Appellant heeft in januari 2014 om een herbeoordeling gevraagd bij het Uwv in verband met toegenomen klachten. Zijn verzoek werd ondersteund door de door hem ingeschakelde verzekeringsarts R. Foekens, die heeft vastgesteld dat de klachten en beperkingen van appellant zijn toegenomen vergeleken met zijn beperkingen op 13 juni 2011. Het Uwv heeft appellant vervolgens met ingang van 27 januari 2014 een IVA-uitkering toegekend, omdat na arbeidsdeskundig onderzoek is komen vast te staan dat hij meer dan 80% arbeidsongeschikt is en de verzekeringsarts van oordeel is dat zijn beperkingen duurzaam zijn. Hoewel de FML van 29 juni 2011 sterke overeenkomsten vertoont met de FML die heeft geleid tot de toekenning van de IVA-uitkering, geeft dit de Raad geen aanleiding voor twijfel aan de juistheid van de medische of arbeidskundige beoordeling die ten grondslag ligt aan het bestreden besluit. De FML van januari 2014 kent een toegenomen beperking ten aanzien van lopen en bovendien is het niet onaannemelijk dat raadpleging van het Claim Beoordeling en Borging Systeem (CBBS) in februari 2014 een andere uitkomst (geen passende functies) geeft dan destijds in september 2011 (arbeidsongeschiktheidspercentage van 74). Dit is inherent aan het systeem van het CBBS.
3.3.
Terecht ook heeft de rechtbank geoordeeld dat de voorgehouden functies de functionele mogelijkheden van appellant niet overschrijden.
3.4.
Gelet op de overwegingen 3.1 tot en met 3.3 dient de aangevallen uitspraak te worden bevestigd.

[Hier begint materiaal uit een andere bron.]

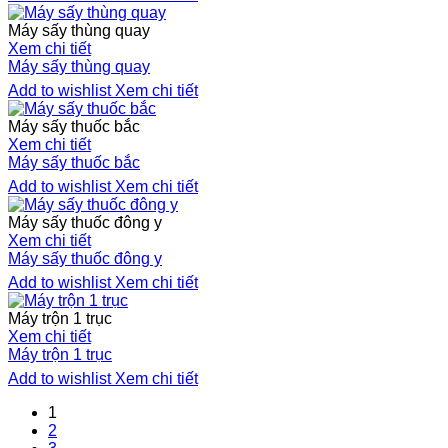
Máy sấy thùng quay
Xem chi tiết
Máy sấy thùng quay
Add to wishlist
Xem chi tiết
Máy sấy thuốc bắc
Xem chi tiết
Máy sấy thuốc bắc
Add to wishlist
Xem chi tiết
Máy sấy thuốc đông y
Xem chi tiết
Máy sấy thuốc đông y
Add to wishlist
Xem chi tiết
Máy trộn 1 trục
Xem chi tiết
Máy trộn 1 trục
Add to wishlist
Xem chi tiết
1
2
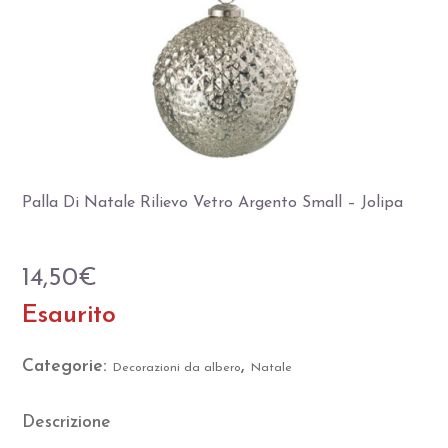
Palla Di Natale Rilievo Vetro Argento Small – Jolipa
14,50
€
Esaurito
Categorie:
,
Decorazioni da albero
Natale
Descrizione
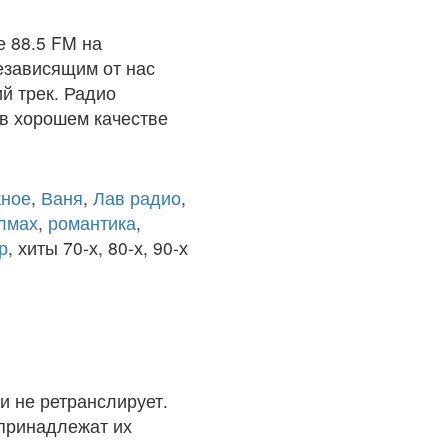
 88.5 FM на
езависящим от нас
й трек. Радио
в хорошем качестве
ное
,
Ваня
,
Лав радио
,
олмах
,
романтика
,
р
, хиты 70-х, 80-х, 90-х
и не ретранслирует.
 принадлежат их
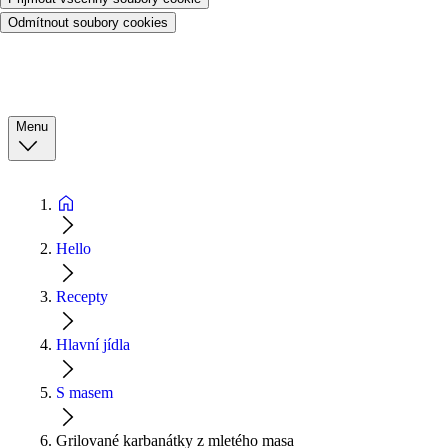
Odmítnout soubory cookies
Menu
Hello
Recepty
Hlavní jídla
S masem
Grilované karbanátky z mletého masa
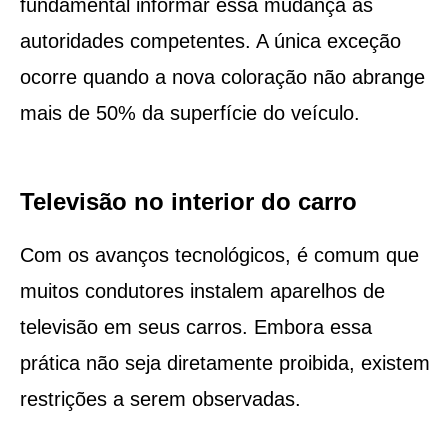
fundamental informar essa mudança às
autoridades competentes. A única exceção
ocorre quando a nova coloração não abrange
mais de 50% da superfície do veículo.
Televisão no interior do carro
Com os avanços tecnológicos, é comum que
muitos condutores instalem aparelhos de
televisão em seus carros. Embora essa
prática não seja diretamente proibida, existem
restrições a serem observadas.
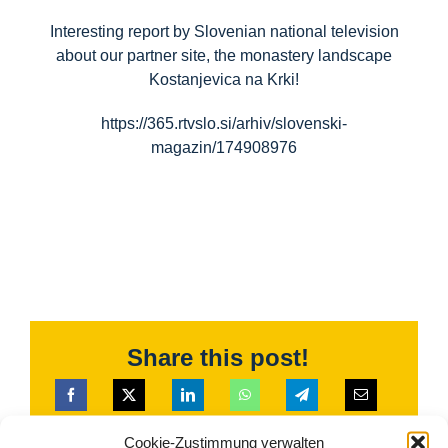
Interesting report by Slovenian national television
about our partner site, the monastery landscape
Kostanjevica na Krki!
https://365.rtvslo.si/arhiv/slovenski-
magazin/174908976
Share this post!
Cookie-Zustimmung verwalten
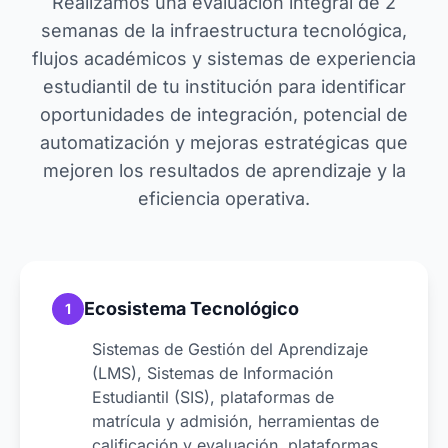
Realizamos una evaluación integral de 2
semanas de la infraestructura tecnológica,
flujos académicos y sistemas de experiencia
estudiantil de tu institución para identificar
oportunidades de integración, potencial de
automatización y mejoras estratégicas que
mejoren los resultados de aprendizaje y la
eficiencia operativa.
Ecosistema Tecnológico
1
Sistemas de Gestión del Aprendizaje
(LMS), Sistemas de Información
Estudiantil (SIS), plataformas de
matrícula y admisión, herramientas de
calificación y evaluación, plataformas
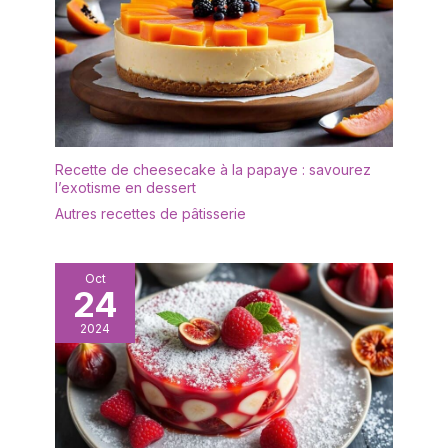
manuel facile à l'eau, et
des soupes pho. Un
est complètement sûre
ajout indispensable à vos
pour le lave-vaisselle
couverts actuels. 💎 [LOT
pour un nettoyage
DE 8 CUILLÈRES : UN
rapide, pratique et
EXCELLENT RAPPORT
approfondi chaque fois.
QUALITÉ-PRIX] Ce set
économique comprend 9
pièces polyvalentes,
Recette de cheesecake à la papaye : savourez
parfaites pour les repas
l’exotisme en dessert
en famille, les dîners
Autres recettes de pâtisserie
entre amis, la
restauration ou pour
remplacer des couverts
Oct
égarés. Sublimez vos
24
repas grâce à cet
ensemble élégant. 🧼
2024
[FINITION MIROIR ET
COMPATIBILITÉ LAVE-
VAISSELLE] Dotées
d'une finition miroir
impeccable, ces cuillères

3.5.Voor een proceskostenveroordeling is geen aanleiding.
BESLISSING
De Centrale Raad van Beroep bevestigt de aangevallen uitspraak.
Deze uitspraak is gedaan door R.E. Bakker, in tegenwoordigheid van S. Aaliouli als griffier. De beslissing is uitgesproken in het openbaar op 1 augustus 2014.